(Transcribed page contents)
□ □ □ □

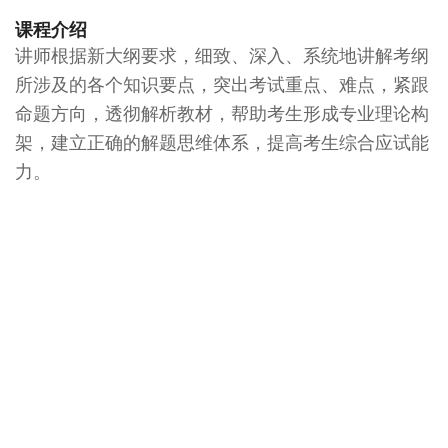
课程介绍
讲师根据新大纲要求，细致、深入、系统地讲解考纲
所涉及的各个知识要点，突出考试重点、难点，紧跟
命题方向，透彻解析教材，帮助考生形成专业理论构
架，建立正确的解题思维体系，提高考生综合应试能
力。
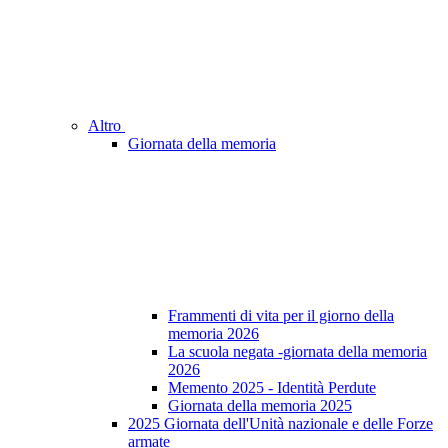
Altro
Giornata della memoria
Frammenti di vita per il giorno della
memoria 2026
La scuola negata -giornata della memoria
2026
Memento 2025 - Identità Perdute
Giornata della memoria 2025
2025 Giornata dell'Unità nazionale e delle Forze
armate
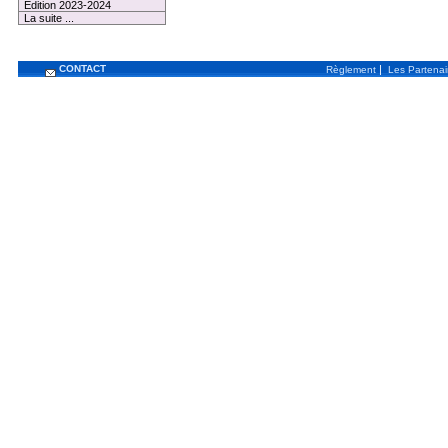
Edition 2023-2024
La suite ...
CONTACT
|
Règlement
Les Partenai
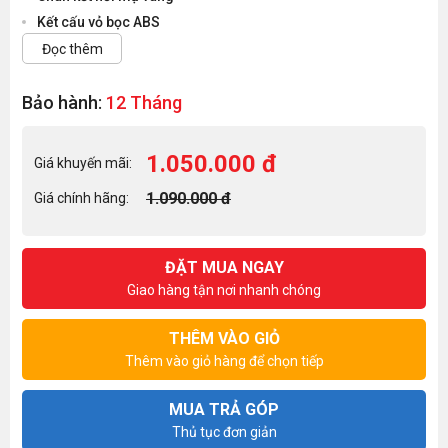
Kết cấu vỏ bọc ABS
Đọc thêm
Bảo hành:
12 Tháng
1.050.000 đ
Giá khuyến mãi:
1.090.000 đ
Giá chính hãng:
ĐẶT MUA NGAY
Giao hàng tận nơi nhanh chóng
THÊM VÀO GIỎ
Thêm vào giỏ hàng để chọn tiếp
MUA TRẢ GÓP
Thủ tục đơn giản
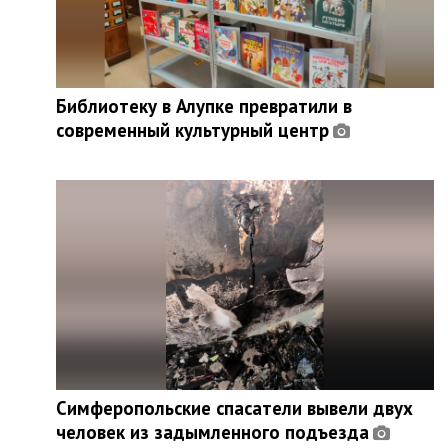
Библиотеку в Алупке превратили в
современный культурный центр
Симферопольские спасатели вывели двух
человек из задымленного подъезда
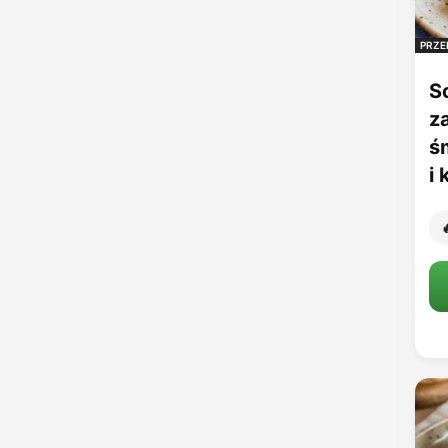
PRZE
S
z
ś
i
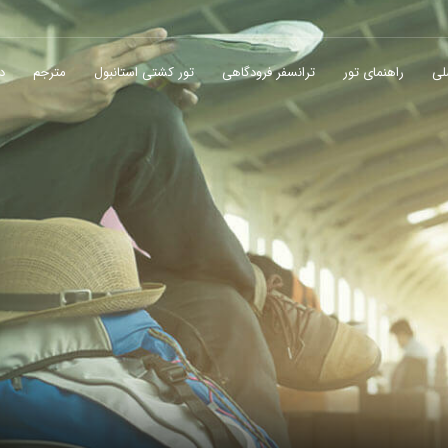
لی
راهنمای تور
ترانسفر فرودگاهی
تور کشتی استانبول
مترجم
در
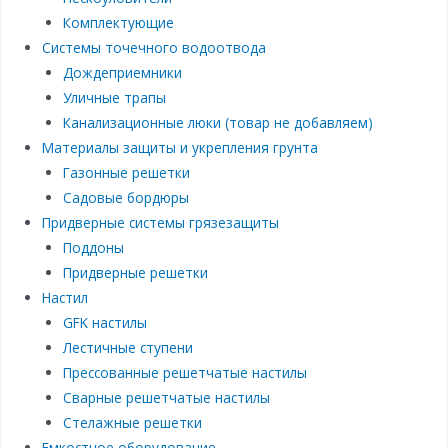
Комплектующие
Системы точечного водоотвода
Дождеприемники
Уличные трапы
Канализационные люки (товар не добавляем)
Материалы защиты и укрепления грунта
Газонные решетки
Садовые бордюры
Придверные системы грязезащиты
Поддоны
Придверные решетки
Настил
GFK настилы
Лестичные ступени
Прессованные решетчатые настилы
Сварные решетчатые настилы
Стелажные решетки
Емкостное оборудование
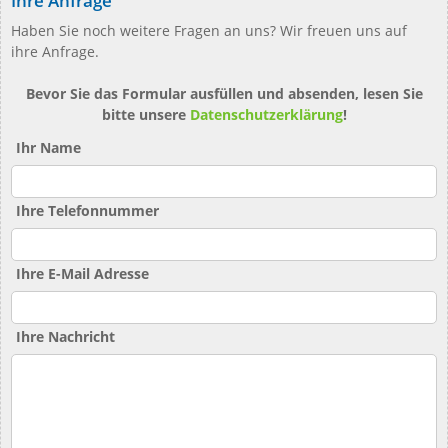
Ihre Anfrage
Haben Sie noch weitere Fragen an uns? Wir freuen uns auf
ihre Anfrage.
Bevor Sie das Formular ausfüllen und absenden, lesen Sie
bitte unsere
Datenschutzerklärung
!
Ihr Name
Ihre Telefonnummer
Ihre E-Mail Adresse
Ihre Nachricht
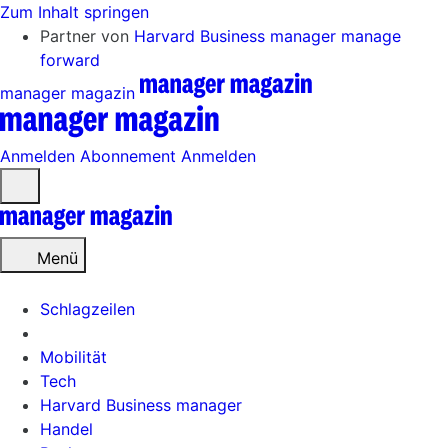
Zum Inhalt springen
Partner von
Harvard Business manager
manage
forward
manager magazin
Anmelden
Abonnement
Anmelden
Menü
öffnen
Menü
Schlagzeilen
Mobilität
Tech
Harvard Business manager
Handel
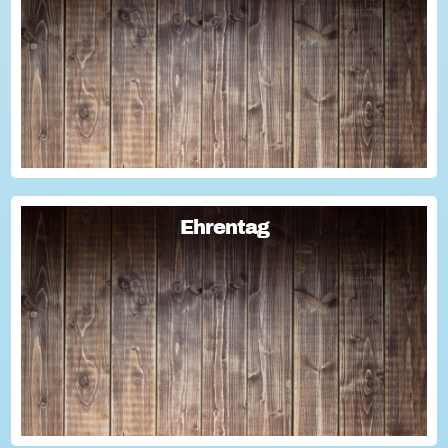
Sie haben Fragen zum Thema "Versicherung im Ehrenamt"?
Oder wollten schon immer mal lernen, wie man Engagement-
Geschichten für die Öffentlichkeitsarbeit des Vereins
nutzen kann? Dann haben wir da was!...
Ehrentag
Ehrentag
Macht den Ehrentag mit eurer Aktion zu eurem "hessischen
Ehrentag"...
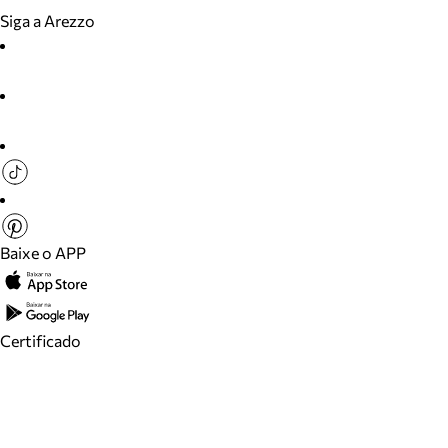
Siga a Arezzo
Baixe o APP
Certificado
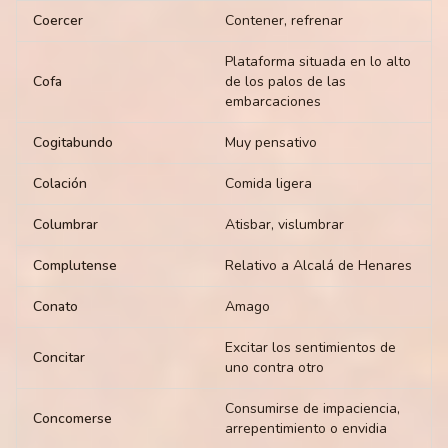
Coercer
Contener, refrenar
Plataforma situada en lo alto
Cofa
de los palos de las
embarcaciones
Cogitabundo
Muy pensativo
Colación
Comida ligera
Columbrar
Atisbar, vislumbrar
Complutense
Relativo a Alcalá de Henares
Conato
Amago
Excitar los sentimientos de
Concitar
uno contra otro
Consumirse de impaciencia,
Concomerse
arrepentimiento o envidia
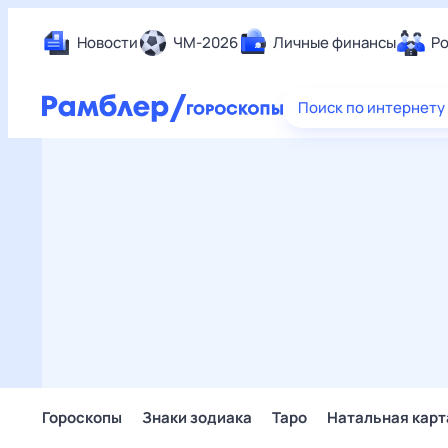
Новости
ЧМ-2026
Личные финансы
Ро
Еда
Поиск по интернету
Здор
Разв
Дом 
Спор
Карь
Авто
Техн
Жизн
Сбер
Горо
Гороскопы
Знаки зодиака
Таро
Натальная карт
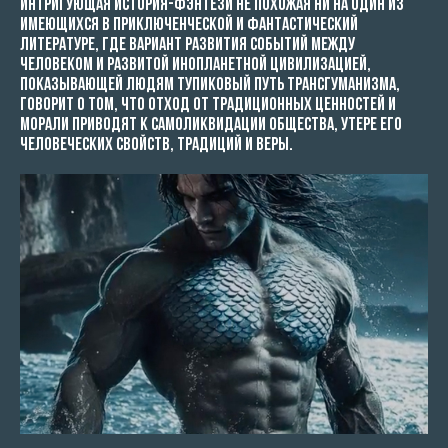
Интригующая история-фэнтези не похожая ни на один из
имеющихся в приключенческой и фантастический
литературе, где вариант развития событий между
человеком и развитой инопланетной цивилизацией,
показывающей людям тупиковый путь трансгуманизма,
говорит о том, что отход от традиционных ценностей и
морали приводят к самоликвидации общества, утере его
человеческих свойств, традиций и веры.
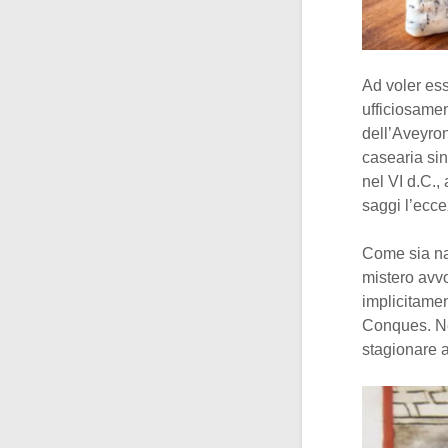
Ad voler ess
ufficiosamen
dell’Aveyron
casearia si
nel VI d.C., 
saggi l’ecce
Come sia na
mistero avvo
implicitamen
Conques. Nel
stagionare a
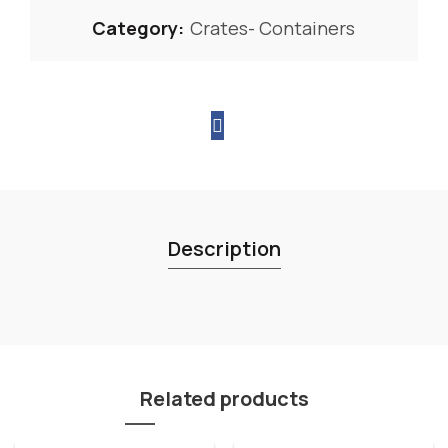
Category:
Crates- Containers
Description
Related products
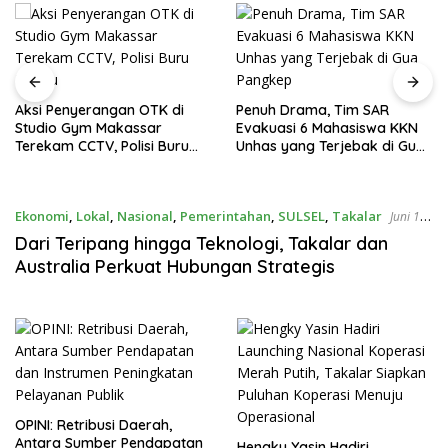
Aksi Penyerangan OTK di
Penuh Drama, Tim SAR
Studio Gym Makassar
Evakuasi 6 Mahasiswa KKN
Terekam CCTV, Polisi Buru
Unhas yang Terjebak di Gua
Pelaku
Pangkep
Ekonomi
,
Lokal
,
Nasional
,
Pemerintahan
,
SULSEL
,
Takalar
Juni 12,
2026
Dari Teripang hingga Teknologi, Takalar dan
Australia Perkuat Hubungan Strategis
OPINI: Retribusi Daerah,
Antara Sumber Pendapatan
Hengky Yasin Hadiri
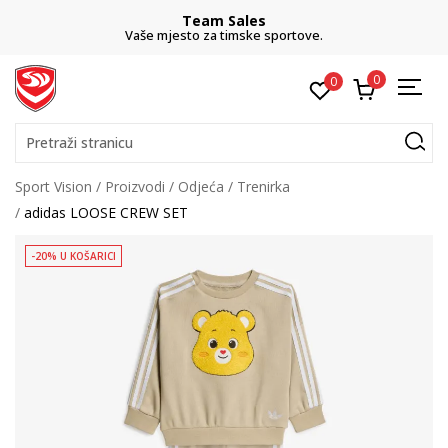
Team Sales
Vaše mjesto za timske sportove.
0
0
Pretraži stranicu
Sport Vision
Proizvodi
Odjeća
Trenirka
adidas LOOSE CREW SET
-20% U KOŠARICI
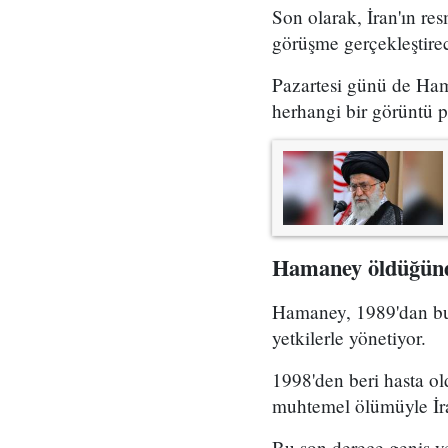
Son olarak, İran'ın re
görüşme gerçekleştirec
Pazartesi günü de Hama
herhangi bir görüntü p
Hamaney öldüğünd
Hamaney, 1989'dan bu 
yetkilerle yönetiyor.
1998'den beri hasta o
muhtemel ölümüyle İran
Bu son derece geniş ye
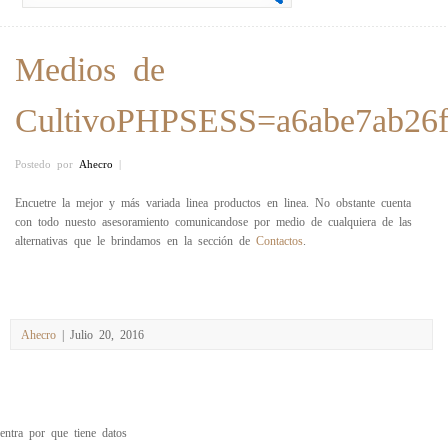
Medios de
CultivoPHPSESS=a6abe7ab26
Postedo por
Ahecro
|
Encuetre la mejor y más variada linea productos en linea. No obstante cuenta
con todo nuesto asesoramiento comunicandose por medio de cualquiera de las
alternativas que le brindamos en la sección de
Contactos
.
Ahecro
| Julio 20, 2016
entra por que tiene datos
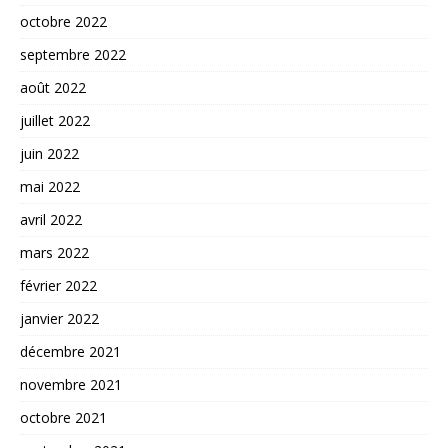
octobre 2022
septembre 2022
août 2022
juillet 2022
juin 2022
mai 2022
avril 2022
mars 2022
février 2022
janvier 2022
décembre 2021
novembre 2021
octobre 2021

□ □ □ □

TASK TO CARRY OUT -> Once the pictures are set aside, write out each record exactly.

SOLUTION TO THIS PROBLEM ->
课程介绍
讲师根据新大纲要求，细致、深入、系统地讲解考纲
所涉及的各个知识要点，突出考试重点、难点，紧跟
命题方向，透彻解析教材，帮助考生形成专业理论构
架，建立正确的解题思维体系，提高考生综合应试能
力。
Altro
Giornata della memoria
Frammenti di vita per il giorno della
memoria 2026
La scuola negata -giornata della memoria
2026
Memento 2025 - Identità Perdute
Giornata della memoria 2025
2025 Giornata dell'Unità nazionale e delle Forze
armate
Edition 2023-2024
La suite ...
CONTACT
|
Règlement
Les Partenai
Kết cấu vỏ bọc ABS
Đọc thêm
Bảo hành:
12 Tháng
1.050.000 đ
Giá khuyến mãi:
1.090.000 đ
Giá chính hãng:
ĐẶT MUA NGAY
Giao hàng tận nơi nhanh chóng
THÊM VÀO GIỎ
Thêm vào giỏ hàng để chọn tiếp
MUA TRẢ GÓP
Thủ tục đơn giản
Библиотеку в Алупке превратили в
современный культурный центр
Симферопольские спасатели вывели двух
человек из задымленного подъезда
PRZE
S
z
ś
i
لی
راهنمای تور
ترانسفر فرودگاهی
تور کشتی استانبول
مترجم
در
Комплектующие
Системы точечного водоотвода
Дождеприемники
Уличные трапы
Канализационные люки (товар не добавляем)
Материалы защиты и укрепления грунта
Газонные решетки
Садовые бордюры
Придверные системы грязезащиты
Поддоны
Придверные решетки
Настил
GFK настилы
Лестичные ступени
Прессованные решетчатые настилы
Сварные решетчатые настилы
Стелажные решетки
Емкостное оборудование
Ihre Anfrage
Haben Sie noch weitere Fragen an uns? Wir freuen uns auf
ihre Anfrage.
Bevor Sie das Formular ausfüllen und absenden, lesen Sie
bitte unsere
Datenschutzerklärung
!
Ihr Name
Ihre Telefonnummer
Ihre E-Mail Adresse
Ihre Nachricht
Zum Inhalt springen
Partner von
Harvard Business manager
manage
forward
manager magazin
Anmelden
Abonnement
Anmelden
Menü
öffnen
Menü
Schlagzeilen
Mobilität
Tech
Harvard Business manager
Handel
Sie haben Fragen zum Thema "Versicherung im Ehrenamt"?
Oder wollten schon immer mal lernen, wie man Engagement-
Geschichten für die Öffentlichkeitsarbeit des Vereins
nutzen kann? Dann haben wir da was!...
Ehrentag
Ehrentag
Macht den Ehrentag mit eurer Aktion zu eurem "hessischen
Ehrentag"...
Siga a Arezzo
Baixe o APP
Certificado
Coercer
Contener, refrenar
Plataforma situada en lo alto
Cofa
de los palos de las
embarcaciones
Cogitabundo
Muy pensativo
Colación
Comida ligera
Columbrar
Atisbar, vislumbrar
Complutense
Relativo a Alcalá de Henares
Conato
Amago
Excitar los sentimientos de
Concitar
uno contra otro
Consumirse de impaciencia,
Concomerse
arrepentimiento o envidia
Новости
ЧМ-2026
Личные финансы
Ро
Еда
Поиск по интернету
Здор
Разв
Дом 
Спор
Карь
Авто
Техн
Жизн
Сбер
Горо
Гороскопы
Знаки зодиака
Таро
Натальная карт
Интригующая история-фэнтези не похожая ни на один из
имеющихся в приключенческой и фантастический
литературе, где вариант развития событий между
человеком и развитой инопланетной цивилизацией,
показывающей людям тупиковый путь трансгуманизма,
говорит о том, что отход от традиционных ценностей и
морали приводят к самоликвидации общества, утере его
человеческих свойств, традиций и веры.
Ad voler ess
ufficiosamen
dell’Aveyron
casearia si
nel VI d.C., 
saggi l’ecce
Come sia na
mistero avvo
implicitamen
Conques. Nel
stagionare a
Category:
Crates- Containers
Description
Related products
Aksi Penyerangan OTK di
Penuh Drama, Tim SAR
Studio Gym Makassar
Evakuasi 6 Mahasiswa KKN
Terekam CCTV, Polisi Buru
Unhas yang Terjebak di Gua
Pelaku
Pangkep
Ekonomi
,
Lokal
,
Nasional
,
Pemerintahan
,
SULSEL
,
Takalar
Juni 12,
2026
Dari Teripang hingga Teknologi, Takalar dan
Australia Perkuat Hubungan Strategis
OPINI: Retribusi Daerah,
Antara Sumber Pendapatan
Hengky Yasin Hadiri
Team Sales
Vaše mjesto za timske sportove.
0
0
Pretraži stranicu
Sport Vision
Proizvodi
Odjeća
Trenirka
adidas LOOSE CREW SET
-20% U KOŠARICI
Son olarak, İran'ın re
görüşme gerçekleştirec
Pazartesi günü de Hama
herhangi bir görüntü p
Hamaney öldüğünd
Hamaney, 1989'dan bu 
yetkilerle yönetiyor.
1998'den beri hasta o
muhtemel ölümüyle İran
Bu son derece geniş ye
Medios de
CultivoPHPSESS=a6abe7ab26
Postedo por
Ahecro
|
Encuetre la mejor y más variada linea productos en linea. No obstante cuenta
con todo nuesto asesoramiento comunicandose por medio de cualquiera de las
alternativas que le brindamos en la sección de
Contactos
.
Ahecro
| Julio 20, 2016
entra por que tiene datos
octobre 2022
septembre 2022
août 2022
juillet 2022
juin 2022
mai 2022
avril 2022
mars 2022
février 2022
janvier 2022
décembre 2021
novembre 2021
octobre 2021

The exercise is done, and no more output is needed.